Vdash - dashboard for Autonomi nodes

storage_guy · December 20, 2024, 10:58pm

Super! Thank you. RAM is still missing. Not a disaster as it’s easy to see in ‘top’ etc.

happybeing · December 30, 2024, 10:49pm

Did someone, maybe you Rob (@neo) say that RAM was still in the logs. I can’t find it so if it is there please someone post a copy of the logfile entry.

neo · December 30, 2024, 11:20pm

Actually that was what to search for.

It is still in the /metrics though

Shu · December 31, 2024, 12:04am

{"physical_cpu_threads":4,"system_cpu_usage_percent":6.2774954,"process":{"cpu_usage_percent":0.67681897,"memory_used_mb":115,"bytes_read":0,"bytes_written":8192,"total_mb_read":584,"total_mb_written":907}}

This line I believe has been dropped from being recorded on disk for production binaries.

The data for antnode pid (cpu & mem) & libp2p bandwidth metrics are available at /metrics endpoint.

In addition, future release will increase the decimal precision from 0 to 4 for the cpu & memory counters found at /metrics endpoint.

neo · December 31, 2024, 12:43am

It would be great (in my opinion) if these log entries can be kept in the code and available to be included with a custom build.

It will be a shame if this rich debug info is lost over time because it is not included in the production builds.

happybeing · December 31, 2024, 11:45am

Thanks @Shu, I appreciate you taking the time. The idea of vdash is to only use the logs as a simpler alternative to the endpoint.

I always anticipated it would eventually be superceded but for the time being people are still finding vdash an easy way to monitor nodes outside launchpad so I’m trying to keep it showing whatever it can from the logs.

If there’s a way to keep those performance metrics available, and ideally also the storage cost, that would I expect be appreciated by die-hard vdash users! Maybe gated by an environment setting on antnode?

Shu · December 31, 2024, 2:05pm

The particular logging line was consuming 20% of all logging activity produced per antnode, and with it CPU cycles.

Along with it being a metric that really should be consumed from /metric endpoint was why it was decided to be removed.

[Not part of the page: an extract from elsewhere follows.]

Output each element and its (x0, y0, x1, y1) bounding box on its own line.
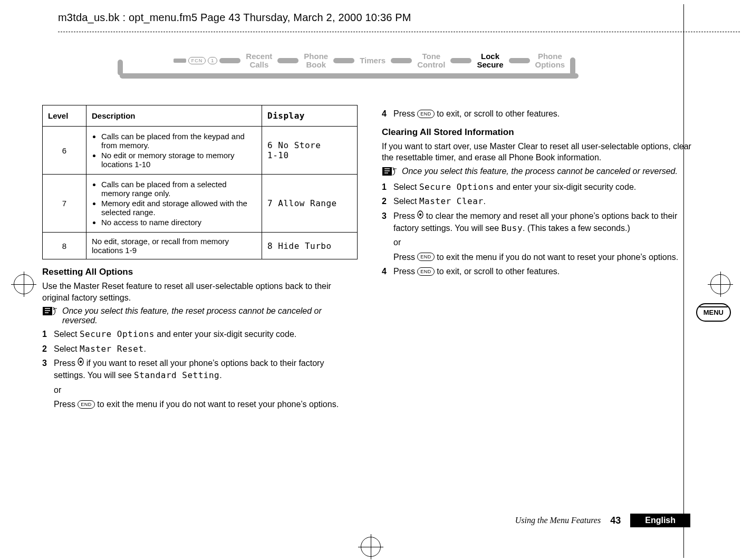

I am not really sure for how long the team wants to maintain backwards compatibility here as the long term goal was to reduce logging activity and shift certain data points into concrete accessible metrics via /metrics.

@roland would need to comment here if running non production binaries, the log shows up say if running debug builds? I haven’t confirmed this.

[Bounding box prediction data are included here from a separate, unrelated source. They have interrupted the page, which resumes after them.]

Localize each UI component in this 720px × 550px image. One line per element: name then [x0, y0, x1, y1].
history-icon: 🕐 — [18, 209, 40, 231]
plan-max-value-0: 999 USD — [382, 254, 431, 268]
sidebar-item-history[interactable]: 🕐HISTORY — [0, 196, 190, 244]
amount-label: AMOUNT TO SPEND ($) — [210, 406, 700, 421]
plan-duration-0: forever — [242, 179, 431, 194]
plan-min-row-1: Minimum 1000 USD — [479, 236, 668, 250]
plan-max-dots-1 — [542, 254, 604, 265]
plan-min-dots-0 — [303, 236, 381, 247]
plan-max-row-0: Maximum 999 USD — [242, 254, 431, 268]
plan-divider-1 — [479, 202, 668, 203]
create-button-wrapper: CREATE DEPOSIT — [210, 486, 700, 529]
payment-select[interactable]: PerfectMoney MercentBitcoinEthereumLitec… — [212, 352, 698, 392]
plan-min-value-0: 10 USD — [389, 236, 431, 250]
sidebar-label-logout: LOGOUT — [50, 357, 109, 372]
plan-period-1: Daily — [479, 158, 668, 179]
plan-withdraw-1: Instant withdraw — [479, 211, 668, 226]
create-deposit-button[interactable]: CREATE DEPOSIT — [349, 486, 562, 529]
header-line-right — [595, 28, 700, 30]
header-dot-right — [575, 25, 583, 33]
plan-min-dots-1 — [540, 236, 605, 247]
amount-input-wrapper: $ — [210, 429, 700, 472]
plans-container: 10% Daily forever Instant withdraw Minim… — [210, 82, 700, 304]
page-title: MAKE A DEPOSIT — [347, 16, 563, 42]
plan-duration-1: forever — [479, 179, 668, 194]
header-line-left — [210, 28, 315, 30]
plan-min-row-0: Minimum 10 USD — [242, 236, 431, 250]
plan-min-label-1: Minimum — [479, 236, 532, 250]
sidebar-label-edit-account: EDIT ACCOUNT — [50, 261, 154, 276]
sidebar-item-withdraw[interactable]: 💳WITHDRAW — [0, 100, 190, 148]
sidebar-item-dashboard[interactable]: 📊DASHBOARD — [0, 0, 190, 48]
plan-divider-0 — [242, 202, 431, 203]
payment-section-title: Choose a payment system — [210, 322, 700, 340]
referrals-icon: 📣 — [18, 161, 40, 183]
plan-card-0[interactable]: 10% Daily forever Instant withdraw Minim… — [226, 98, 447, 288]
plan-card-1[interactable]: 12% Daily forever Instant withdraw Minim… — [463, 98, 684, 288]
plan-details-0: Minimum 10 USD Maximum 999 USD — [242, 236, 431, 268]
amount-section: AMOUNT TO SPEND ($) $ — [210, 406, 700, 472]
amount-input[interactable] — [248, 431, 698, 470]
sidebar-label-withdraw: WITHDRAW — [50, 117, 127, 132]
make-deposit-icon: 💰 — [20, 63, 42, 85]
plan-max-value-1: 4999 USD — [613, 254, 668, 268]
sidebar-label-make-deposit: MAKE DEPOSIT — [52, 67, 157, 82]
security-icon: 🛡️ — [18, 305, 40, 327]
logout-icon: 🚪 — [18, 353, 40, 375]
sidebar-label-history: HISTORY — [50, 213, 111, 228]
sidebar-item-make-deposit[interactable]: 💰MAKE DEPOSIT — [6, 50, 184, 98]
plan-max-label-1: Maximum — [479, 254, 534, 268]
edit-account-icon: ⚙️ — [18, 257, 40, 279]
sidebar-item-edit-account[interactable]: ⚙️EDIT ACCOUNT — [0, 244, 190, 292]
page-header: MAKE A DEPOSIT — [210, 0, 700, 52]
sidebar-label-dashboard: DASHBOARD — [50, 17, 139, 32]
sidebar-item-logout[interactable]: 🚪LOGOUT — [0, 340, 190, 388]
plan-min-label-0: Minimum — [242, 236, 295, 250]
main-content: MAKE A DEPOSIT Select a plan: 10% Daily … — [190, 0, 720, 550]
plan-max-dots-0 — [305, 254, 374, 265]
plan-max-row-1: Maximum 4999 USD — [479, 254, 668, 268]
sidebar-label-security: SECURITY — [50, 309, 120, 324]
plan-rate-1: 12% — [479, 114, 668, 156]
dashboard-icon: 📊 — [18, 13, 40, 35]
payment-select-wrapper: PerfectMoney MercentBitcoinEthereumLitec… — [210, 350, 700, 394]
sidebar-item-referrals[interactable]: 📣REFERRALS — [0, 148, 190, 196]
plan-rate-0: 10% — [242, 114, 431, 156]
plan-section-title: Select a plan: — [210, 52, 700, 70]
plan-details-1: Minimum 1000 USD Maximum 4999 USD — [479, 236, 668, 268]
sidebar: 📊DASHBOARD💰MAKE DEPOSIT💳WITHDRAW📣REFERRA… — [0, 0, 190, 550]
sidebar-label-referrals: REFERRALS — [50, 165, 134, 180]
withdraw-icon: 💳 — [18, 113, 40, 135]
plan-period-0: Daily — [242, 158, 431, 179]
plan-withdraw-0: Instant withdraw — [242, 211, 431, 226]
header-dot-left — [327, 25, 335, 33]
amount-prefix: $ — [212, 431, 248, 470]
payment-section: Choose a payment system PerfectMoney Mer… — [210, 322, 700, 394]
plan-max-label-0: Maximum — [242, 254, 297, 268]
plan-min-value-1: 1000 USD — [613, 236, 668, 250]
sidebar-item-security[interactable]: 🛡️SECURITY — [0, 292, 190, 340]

I think the team in general is trying to reduce the number of feature flags supported as well, and turn them into runtime settings, if still required.

happybeing · December 31, 2024, 2:58pm

There’s no need for it to be a frequent output so the system load shouldn’t be an issue if there’s a suitably infrequent output it can be coupled to.

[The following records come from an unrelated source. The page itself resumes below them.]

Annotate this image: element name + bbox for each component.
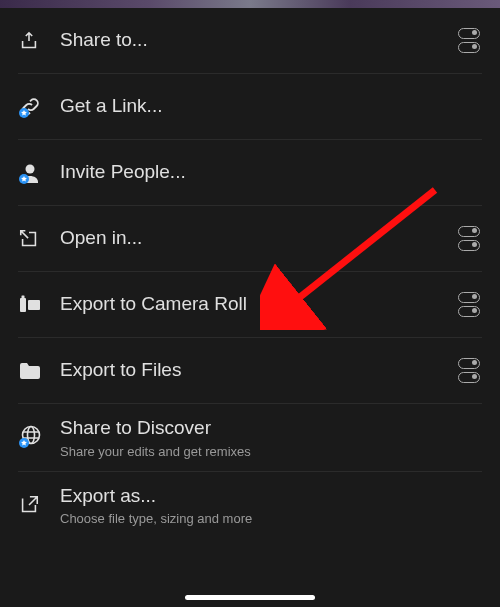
options-toggle-icon[interactable] — [458, 28, 482, 53]
link-icon — [18, 95, 60, 119]
menu-item-export-camera-roll[interactable]: Export to Camera Roll — [18, 272, 482, 338]
camera-roll-icon — [18, 294, 60, 316]
options-toggle-icon[interactable] — [458, 226, 482, 251]
background-image-sliver — [0, 0, 500, 8]
menu-item-invite-people[interactable]: Invite People... — [18, 140, 482, 206]
menu-item-sublabel: Choose file type, sizing and more — [60, 511, 482, 526]
menu-item-label: Open in... — [60, 226, 458, 251]
export-as-icon — [18, 494, 60, 516]
menu-item-label: Get a Link... — [60, 94, 482, 119]
share-icon — [18, 30, 60, 52]
menu-item-open-in[interactable]: Open in... — [18, 206, 482, 272]
menu-item-label: Invite People... — [60, 160, 482, 185]
svg-rect-5 — [28, 300, 40, 310]
menu-item-label: Share to Discover — [60, 416, 482, 441]
open-in-icon — [18, 228, 60, 250]
svg-rect-4 — [22, 295, 25, 298]
folder-icon — [18, 361, 60, 381]
menu-item-label: Export to Files — [60, 358, 458, 383]
invite-icon — [18, 161, 60, 185]
menu-item-export-files[interactable]: Export to Files — [18, 338, 482, 404]
options-toggle-icon[interactable] — [458, 358, 482, 383]
menu-item-share-discover[interactable]: Share to Discover Share your edits and g… — [18, 404, 482, 472]
share-export-menu: Share to... Get a Link... — [0, 8, 500, 538]
menu-item-label: Export as... — [60, 484, 482, 509]
home-indicator[interactable] — [185, 595, 315, 600]
menu-item-label: Share to... — [60, 28, 458, 53]
svg-point-1 — [26, 164, 35, 173]
menu-item-get-link[interactable]: Get a Link... — [18, 74, 482, 140]
menu-item-share-to[interactable]: Share to... — [18, 8, 482, 74]
menu-item-export-as[interactable]: Export as... Choose file type, sizing an… — [18, 472, 482, 539]
menu-item-sublabel: Share your edits and get remixes — [60, 444, 482, 459]
globe-icon — [18, 424, 60, 450]
svg-rect-3 — [20, 298, 26, 312]
menu-item-label: Export to Camera Roll — [60, 292, 458, 317]
options-toggle-icon[interactable] — [458, 292, 482, 317]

I’m not suggesting a feature flag but an environment setting that ideally would work with production binary at least for the time being. The point here is an alternative to the metrics endpoint since that isn’t available easily outside launchpad. Being able to run a CLI like vdash still has a role and until a similar but metrics based alternative is created I think it is useful to maintain.

Someone could fork vdash to use the endpoint but I have other priorities so unlikely.

BTW Does/will metrics include storecost via antnode?

Shu · December 31, 2024, 6:52pm

I can’t find the post on the forum, but a reason was given why storecost metric has disappeared (not in use) by Qi to @neo , as neo asked same question a while back to me.

/metrics included storecost but its not populated as its no longer in use.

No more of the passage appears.